▶ **WHAT YOU HAVE TO DO**
In the copy, include every entry exactly but none of the images.

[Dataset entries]
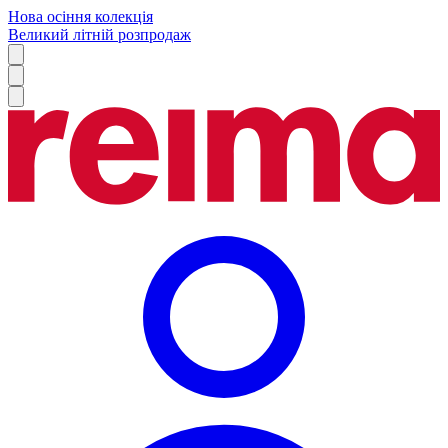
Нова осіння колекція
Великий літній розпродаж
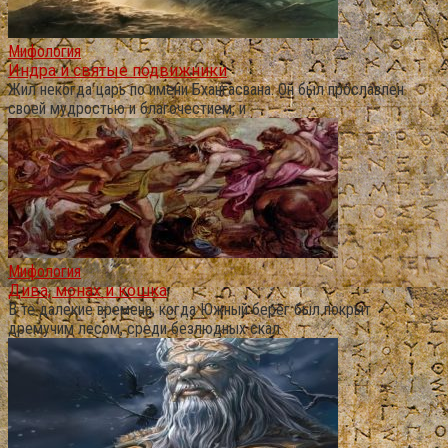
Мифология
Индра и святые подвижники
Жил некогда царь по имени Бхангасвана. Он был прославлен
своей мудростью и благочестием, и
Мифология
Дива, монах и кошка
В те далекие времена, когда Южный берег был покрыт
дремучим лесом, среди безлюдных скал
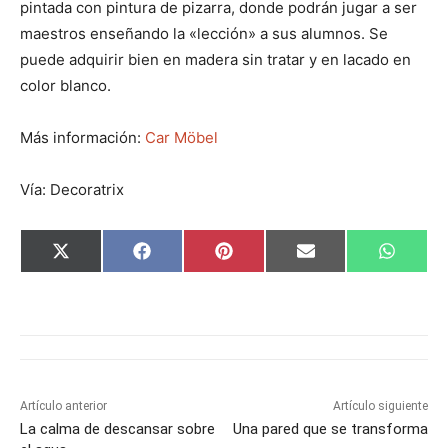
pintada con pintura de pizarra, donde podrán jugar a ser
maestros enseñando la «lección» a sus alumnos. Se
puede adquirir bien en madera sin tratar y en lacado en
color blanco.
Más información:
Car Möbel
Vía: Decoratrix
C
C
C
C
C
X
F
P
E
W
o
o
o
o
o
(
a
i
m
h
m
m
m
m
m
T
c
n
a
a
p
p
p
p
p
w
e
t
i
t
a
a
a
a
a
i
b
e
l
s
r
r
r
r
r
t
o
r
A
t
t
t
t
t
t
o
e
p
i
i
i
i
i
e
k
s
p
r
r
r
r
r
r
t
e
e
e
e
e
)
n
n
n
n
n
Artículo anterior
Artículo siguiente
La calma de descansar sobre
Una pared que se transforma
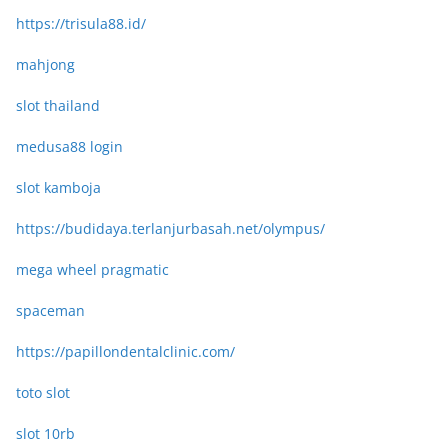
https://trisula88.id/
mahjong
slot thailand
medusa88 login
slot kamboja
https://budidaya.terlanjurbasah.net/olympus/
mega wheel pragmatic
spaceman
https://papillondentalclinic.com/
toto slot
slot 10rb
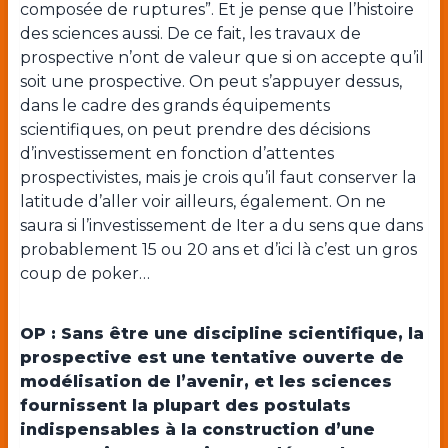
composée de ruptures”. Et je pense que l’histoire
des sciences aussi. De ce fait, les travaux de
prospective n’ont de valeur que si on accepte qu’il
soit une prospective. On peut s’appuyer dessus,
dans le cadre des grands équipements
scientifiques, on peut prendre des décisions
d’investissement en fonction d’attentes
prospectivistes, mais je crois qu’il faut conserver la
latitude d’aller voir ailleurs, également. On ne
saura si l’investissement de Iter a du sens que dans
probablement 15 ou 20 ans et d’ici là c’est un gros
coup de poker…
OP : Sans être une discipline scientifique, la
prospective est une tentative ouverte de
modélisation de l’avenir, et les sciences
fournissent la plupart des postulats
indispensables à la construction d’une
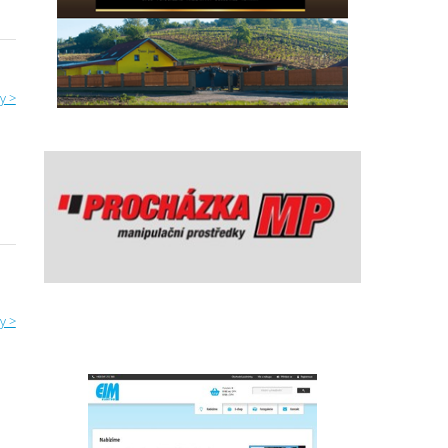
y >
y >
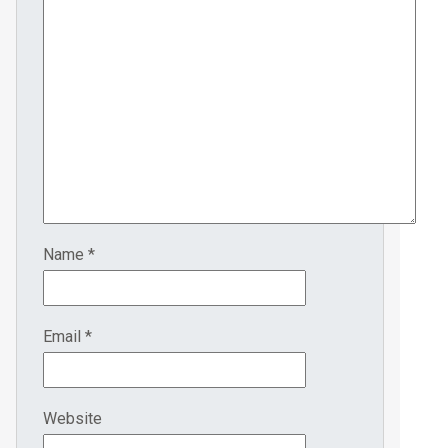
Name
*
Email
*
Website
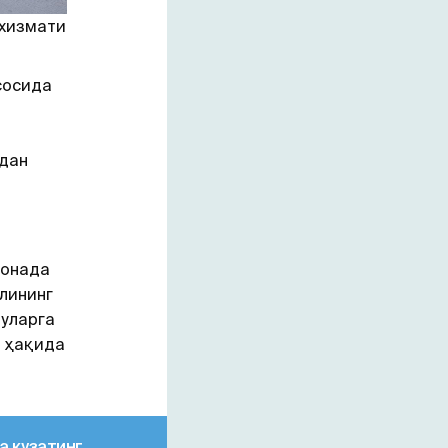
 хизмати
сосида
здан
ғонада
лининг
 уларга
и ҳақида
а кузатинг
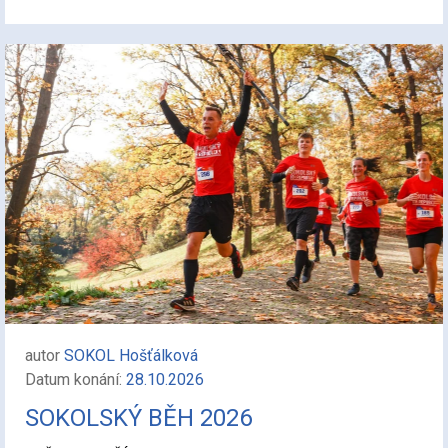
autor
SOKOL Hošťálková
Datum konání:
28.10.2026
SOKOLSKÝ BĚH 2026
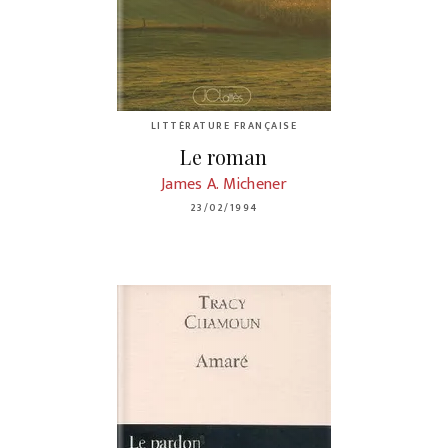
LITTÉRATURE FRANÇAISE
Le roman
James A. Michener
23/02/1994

▶ **RESULT OF THE EXERCISE**
Нова осіння колекція
Великий літній розпродаж
Мифология
Индра и святые подвижники
Жил некогда царь по имени Бхангасвана. Он был прославлен
своей мудростью и благочестием, и
Мифология
Дива, монах и кошка
В те далекие времена, когда Южный берег был покрыт
дремучим лесом, среди безлюдных скал
pintada con pintura de pizarra, donde podrán jugar a ser
maestros enseñando la «lección» a sus alumnos. Se
puede adquirir bien en madera sin tratar y en lacado en
color blanco.
Más información:
Car Möbel
Vía: Decoratrix
C
C
C
C
C
X
F
P
E
W
o
o
o
o
o
(
a
i
m
h
m
m
m
m
m
T
c
n
a
a
p
p
p
p
p
w
e
t
i
t
a
a
a
a
a
i
b
e
l
s
r
r
r
r
r
t
o
r
A
t
t
t
t
t
t
o
e
p
i
i
i
i
i
e
k
s
p
r
r
r
r
r
r
t
e
e
e
e
e
)
n
n
n
n
n
Artículo anterior
Artículo siguiente
La calma de descansar sobre
Una pared que se transforma
https://trisula88.id/
mahjong
slot thailand
medusa88 login
slot kamboja
https://budidaya.terlanjurbasah.net/olympus/
mega wheel pragmatic
spaceman
https://papillondentalclinic.com/
toto slot
slot 10rb
composée de ruptures”. Et je pense que l’histoire
des sciences aussi. De ce fait, les travaux de
prospective n’ont de valeur que si on accepte qu’il
soit une prospective. On peut s’appuyer dessus,
dans le cadre des grands équipements
scientifiques, on peut prendre des décisions
d’investissement en fonction d’attentes
prospectivistes, mais je crois qu’il faut conserver la
latitude d’aller voir ailleurs, également. On ne
saura si l’investissement de Iter a du sens que dans
probablement 15 ou 20 ans et d’ici là c’est un gros
coup de poker…
OP : Sans être une discipline scientifique, la
prospective est une tentative ouverte de
modélisation de l’avenir, et les sciences
fournissent la plupart des postulats
indispensables à la construction d’une
y >
y >
Name
*
Email
*
Website
 хизмати
сосида
здан
ғонада
лининг
 уларга
и ҳақида
а кузатинг
autor
SOKOL Hošťálková
Datum konání:
28.10.2026
SOKOLSKÝ BĚH 2026
LITTÉRATURE FRANÇAISE
Le roman
James A. Michener
23/02/1994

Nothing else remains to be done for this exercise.